Activity: Having found the line that holds "قضايا المهاجرين واللاجئين", give that line and all lines after it again, word for word, through the end of the data below.
==== Extracted data ====
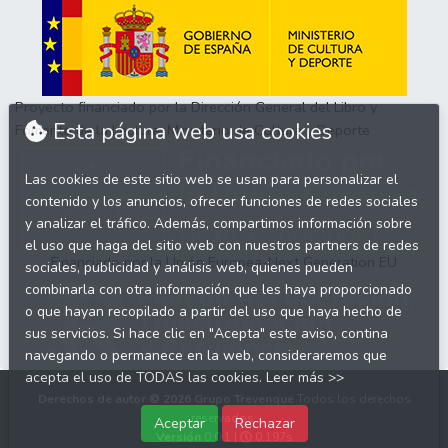
Proyecto financiado por la Dirección General del Libro y
Esta página web usa cookies
Fomento de la Lectura, Ministerio de Cultura y Deporte
Las cookies de este sitio web se usan para personalizar el
contenido y los anuncios, ofrecer funciones de redes sociales
y analizar el tráfico. Además, compartimos información sobre
el uso que haga del sitio web con nuestros partners de redes
Financiado por la Unión Europea-Next Generation EU
sociales, publicidad y análisis web, quienes pueden
combinarla con otra información que les haya proporcionado
o que hayan recopilado a partir del uso que haya hecho de
sus servicios. Si hace clic en "Acepta" este aviso, contina
navegando o permanece en la web, consideraremos que
acepta el uso de TODAS las cookies.
Leer más >>
Derechos de autor © 2026
Grupo Trevenque
Todos los derechos
reservados.
Aceptar
Rechazar
Versión
0.0.1 |
0.197s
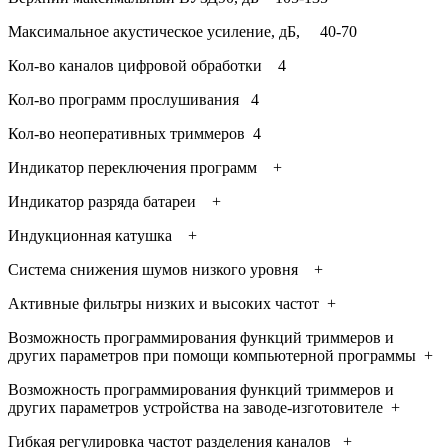
Максимальное акустическое усиление, дБ, 40-70
Кол-во каналов цифровой обработки 4
Кол-во программ прослушивания 4
Кол-во неоперативных триммеров 4
Индикатор переключения программ +
Индикатор разряда батареи +
Индукционная катушка +
Система снижения шумов низкого уровня +
Активные фильтры низких и высоких частот +
Возможность программирования функций триммеров и
других параметров при помощи компьютерной программы +
Возможность программирования функций триммеров и
других параметров устройства на заводе-изготовителе +
Гибкая регулировка частот разделения каналов +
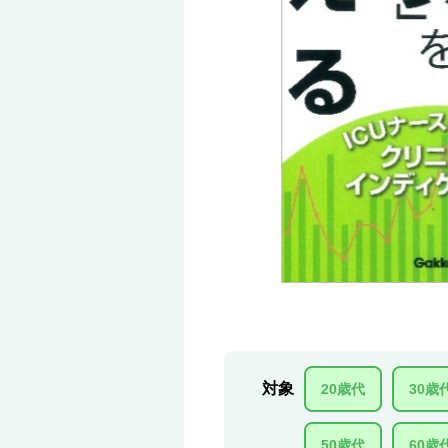
対象
20歳代
30歳
50歳代
60歳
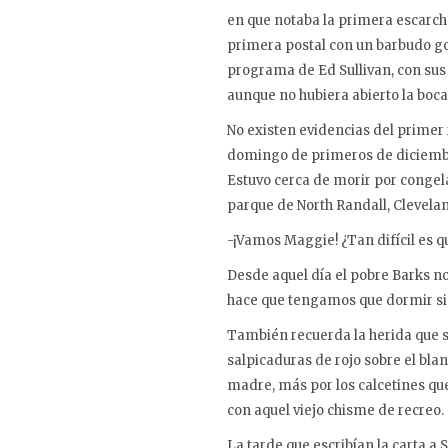
en que notaba la primera escarcha
primera postal con un barbudo go
programa de Ed Sullivan, con sus
aunque no hubiera abierto la boca
No existen evidencias del primer
domingo de primeros de diciembre,
Estuvo cerca de morir por congelac
parque de North Randall, Cleveland
-¡Vamos Maggie! ¿Tan difícil es q
Desde aquel día el pobre Barks no
hace que tengamos que dormir si
También recuerda la herida que se 
salpicaduras de rojo sobre el bla
madre, más por los calcetines que
con aquel viejo chisme de recreo.
La tarde que escribían la carta a S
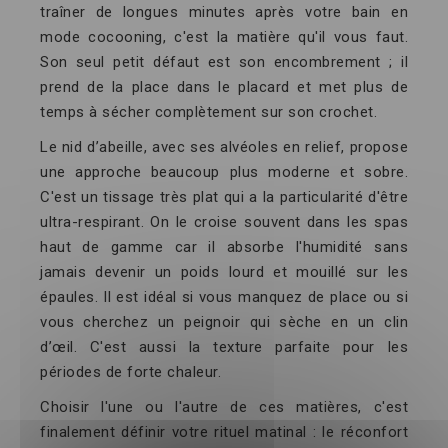
traîner de longues minutes après votre bain en
mode cocooning, c'est la matière qu'il vous faut.
Son seul petit défaut est son encombrement ; il
prend de la place dans le placard et met plus de
temps à sécher complètement sur son crochet.
Le nid d’abeille, avec ses alvéoles en relief, propose
une approche beaucoup plus moderne et sobre.
C'est un tissage très plat qui a la particularité d'être
ultra-respirant. On le croise souvent dans les spas
haut de gamme car il absorbe l'humidité sans
jamais devenir un poids lourd et mouillé sur les
épaules. Il est idéal si vous manquez de place ou si
vous cherchez un peignoir qui sèche en un clin
d’œil. C'est aussi la texture parfaite pour les
périodes de forte chaleur.
Choisir l'une ou l'autre de ces matières, c'est
finalement définir votre rituel matinal : le réconfort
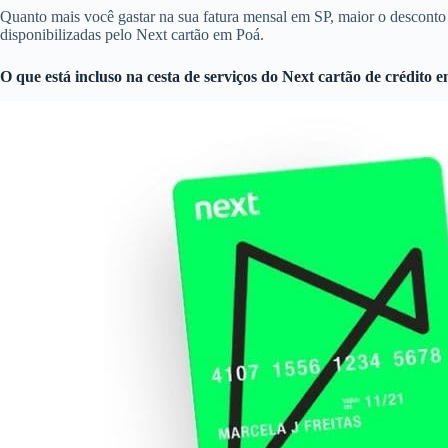
Quanto mais você gastar na sua fatura mensal em SP, maior o descon
disponibilizadas pelo Next cartão em Poá.
O que está incluso na cesta de serviços do
Next cartão de crédito
e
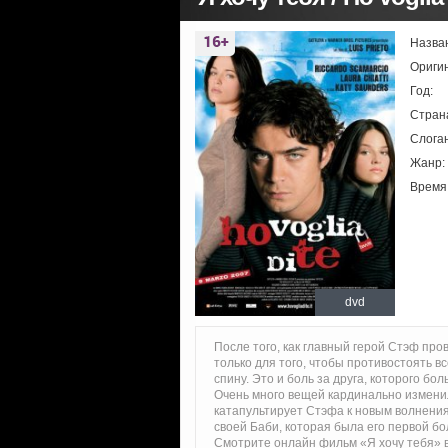
Назва
Ориги
Год:
Стран
Слоган
Жанр:
Время
dvd
После того, как главный герой Стэф про
только для того, чтобы противостоять 
спину. Это и боль за друга, которого бо
Очень много вещей кардинально изменил
катапультирует Стэфа к новым волнениям
своей Баби, которая была его первой 
Смотрите онлайн фильм «Я хочу тебя» в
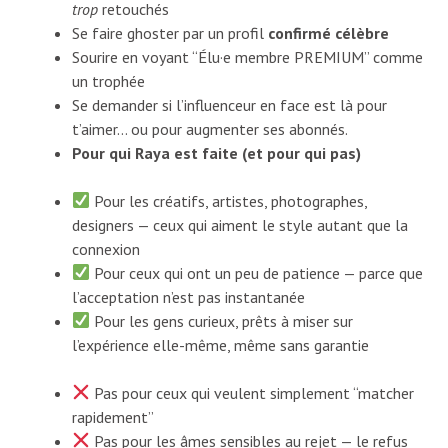
trop
retouchés
Se faire ghoster par un profil
confirmé célèbre
Sourire en voyant “Élu·e membre PREMIUM” comme
un trophée
Se demander si l’influenceur en face est là pour
t’aimer… ou pour augmenter ses abonnés.
Pour qui Raya est faite (et pour qui pas)
Pour les créatifs, artistes, photographes,
designers — ceux qui aiment le style autant que la
connexion
Pour ceux qui ont un peu de patience — parce que
l’acceptation n’est pas instantanée
Pour les gens curieux, prêts à miser sur
l’expérience elle-même, même sans garantie
Pas pour ceux qui veulent simplement “matcher
rapidement”
Pas pour les âmes sensibles au rejet — le refus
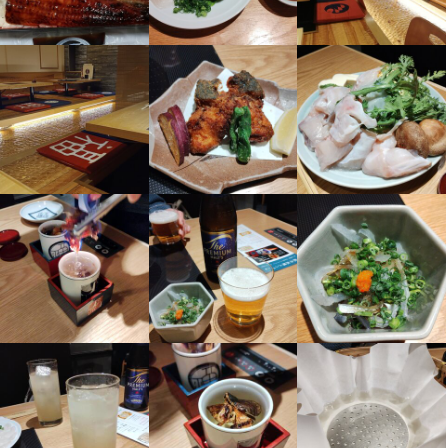
■ふぐの食事会あり

■完全店内禁煙

→タバコの臭いなどございませんので、気持ちよく働けて、嬉し
い！と言って頂けてます！

■昇給/基本の動きを覚えたら、スグ昇給

■交通費支給　

■制服貸与

■髪型・髪色自由

■正社員登用有(昨年登用実績有)

■資格取得支援制度有(ふぐ処理師)

■研修あり
まかない・食事補助あり
制服貸与
資格取得支援あり
社員登用制度あり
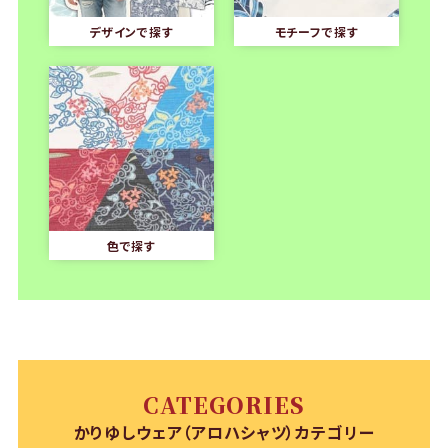
デザインで探す
モチーフで探す
色で探す
CATEGORIES
かりゆしウェア（アロハシャツ）カテゴリー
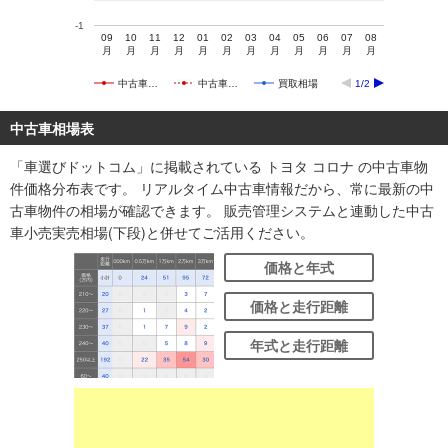
-1
09
10
11
12
01
02
03
04
05
06
07
08
月
月
月
月
月
月
月
月
月
月
月
月
中古車…
中古車…
買取相場
1/2
中古車相場表
「車選びドットコム」に掲載されている トヨタ コロナ の中古車物
件価格分布表です。 リアルタイム中古車情報だから、常に最新の中
古車物件の相場が確認できます。 販売管理システムと連動した中古
車小売実売相場(下段)と併せてご活用ください。
価格と年式
価格と走行距離
年式と走行距離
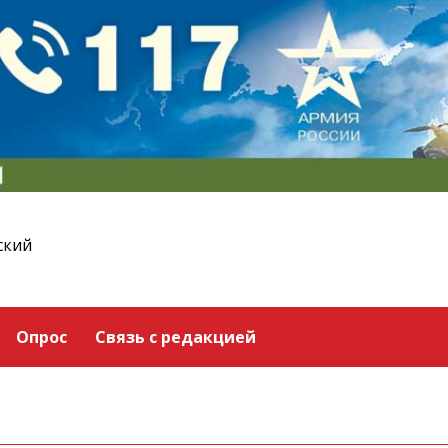
ский
Опрос
Связь с редакцией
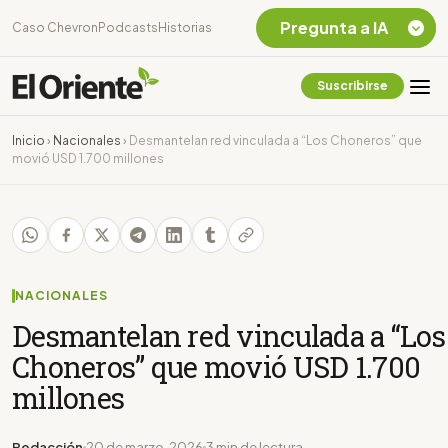
Pregunta a IA
Caso Chevron
Podcasts
Historias
Suscribirse
Quiero Información
sobre el Caso
Inicio
›
Nacionales
›
Desmantelan red vinculada a “Los Choneros” que
Chevron Ecuador
movió USD 1.700 millones
Listar destinos
turísticos de la
Amazonia Ecuatoriana
¿En que consiste la
tasa minera que rige en
Ecuador?
NACIONALES
Desmantelan red vinculada a “Los
Choneros” que movió USD 1.700
millones
Redacción
20 de marzo, 2026
3 min de lectura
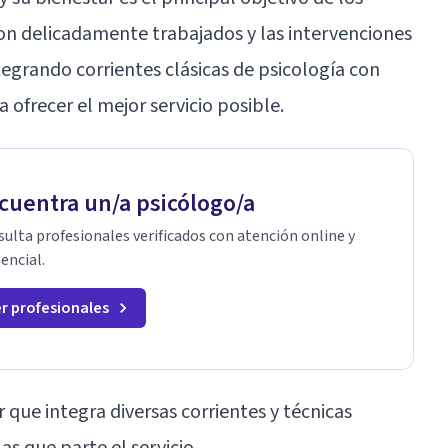
son delicadamente trabajados y las intervenciones
egrando corrientes clásicas de psicología con
 ofrecer el mejor servicio posible.
cuentra un/a psicólogo/a
ulta profesionales verificados con atención online y
encial.
r profesionales
 que integra diversas corrientes y técnicas
as que parte el servicio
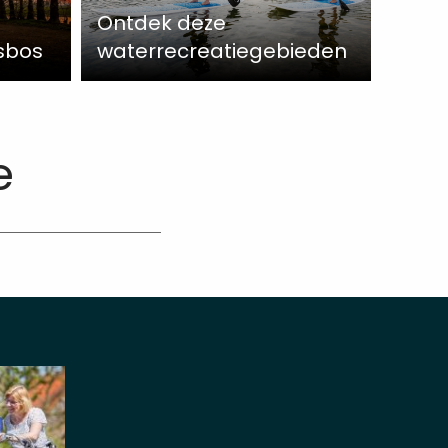
Ontdek deze
ysbos
waterrecreatiegebieden
e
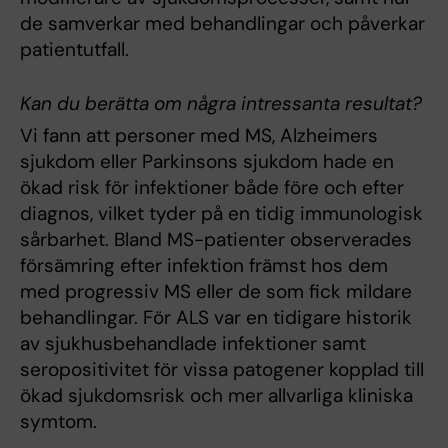
de samverkar med behandlingar och påverkar
patientutfall.
Kan du berätta om några intressanta resultat?
Vi fann att personer med MS, Alzheimers
sjukdom eller Parkinsons sjukdom hade en
ökad risk för infektioner både före och efter
diagnos, vilket tyder på en tidig immunologisk
sårbarhet. Bland MS-patienter observerades
försämring efter infektion främst hos dem
med progressiv MS eller de som fick mildare
behandlingar. För ALS var en tidigare historik
av sjukhusbehandlade infektioner samt
seropositivitet för vissa patogener kopplad till
ökad sjukdomsrisk och mer allvarliga kliniska
symtom.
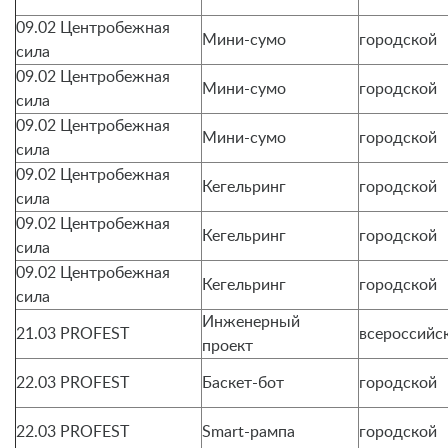
09.02 Центробежная
Мини-сумо
городской
сила
09.02 Центробежная
Мини-сумо
городской
сила
09.02 Центробежная
Мини-сумо
городской
сила
09.02 Центробежная
Кегельринг
городской
сила
09.02 Центробежная
Кегельринг
городской
сила
09.02 Центробежная
Кегельринг
городской
сила
Инженерный
21.03 PROFEST
всероссийс
проект
22.03 PROFEST
Баскет-бот
городской
22.03 PROFEST
Smart-рампа
городской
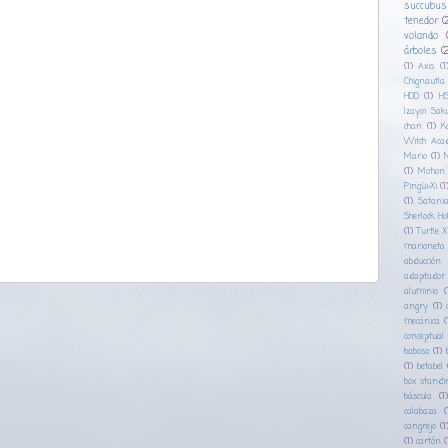
succubus
tenedor
(
volando
árboles
(2
(1)
Axis
(1
Chignautla
HDD
(1)
H
Izayoi Sak
chan
(1)
K
Witch Aca
Mario
(1)
(1)
Motion
Pingüi-Xi
(1
(1)
Satani
Sherlock H
(1)
Turtle X
marioneta
abducción
adaptador
aluminio
(
angry
(1)
mecánica
(
conceptual
babosa
(1)
(1)
betabel
box standi
báscula
(1)
calabaza
(
cangrejo
(1
(1)
cartón
(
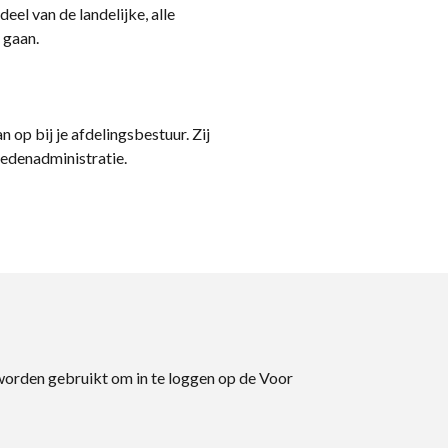
eel van de landelijke, alle
 gaan.
n op bij je afdelingsbestuur. Zij
ledenadministratie.
 worden gebruikt om in te loggen op de Voor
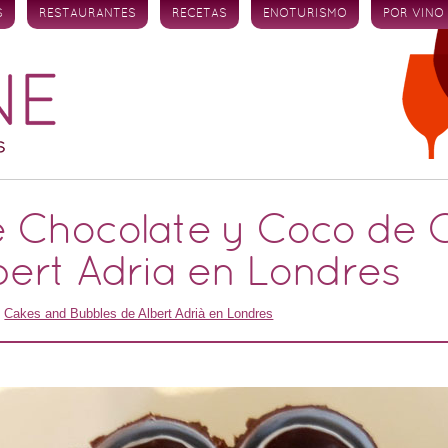
S
RESTAURANTES
RECETAS
ENOTURISMO
POR VINO
e Chocolate y Coco de 
bert Adria en Londres
n
Cakes and Bubbles de Albert Adrià en Londres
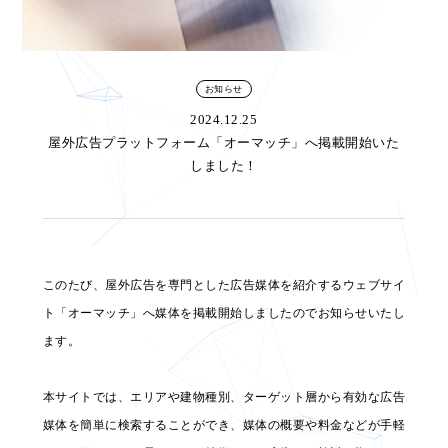
お知らせ
2024.12.25
屋外広告プラットフォーム「オーマッチ」へ掲載開始いた
しました！
このたび、屋外広告を専門とした広告媒体を紹介するウェブサイ
ト「オーマッチ」へ媒体を掲載開始しましたのでお知らせいたし
ます。
本サイトでは、エリアや建物種別、ターゲット層から有効な広告
媒体を簡単に検索することができ、媒体の概要や料金などが手軽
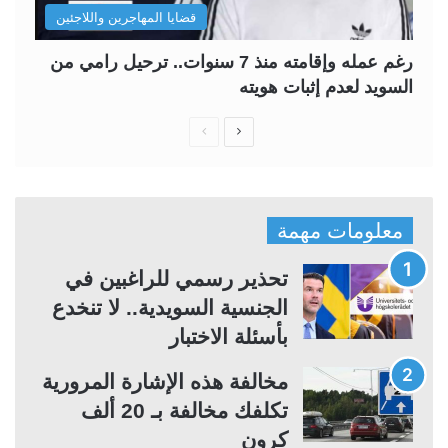
قضايا المهاجرين واللاجئين
رغم عمله وإقامته منذ 7 سنوات.. ترحيل رامي من
السويد لعدم إثبات هويته
ا
ا
ل
ل
ص
ص
ف
ف
معلومات مهمة
ح
ح
ة
ة
تحذير رسمي للراغبين في
ا
ا
الجنسية السويدية.. لا تنخدع
ل
ل
بأسئلة الاختبار
ت
س
مخالفة هذه الإشارة المرورية
ا
ا
تكلفك مخالفة بـ 20 ألف
ل
ب
كرون
ي
ق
====
Task response:
قضايا المهاجرين واللاجئين
رغم عمله وإقامته منذ 7 سنوات.. ترحيل رامي من
السويد لعدم إثبات هويته
ا
ا
ل
ل
ص
ص
ف
ف
معلومات مهمة
ح
ح
ة
ة
تحذير رسمي للراغبين في
ا
ا
الجنسية السويدية.. لا تنخدع
ل
ل
بأسئلة الاختبار
ت
س
مخالفة هذه الإشارة المرورية
ا
ا
تكلفك مخالفة بـ 20 ألف
ل
ب
كرون
ي
ق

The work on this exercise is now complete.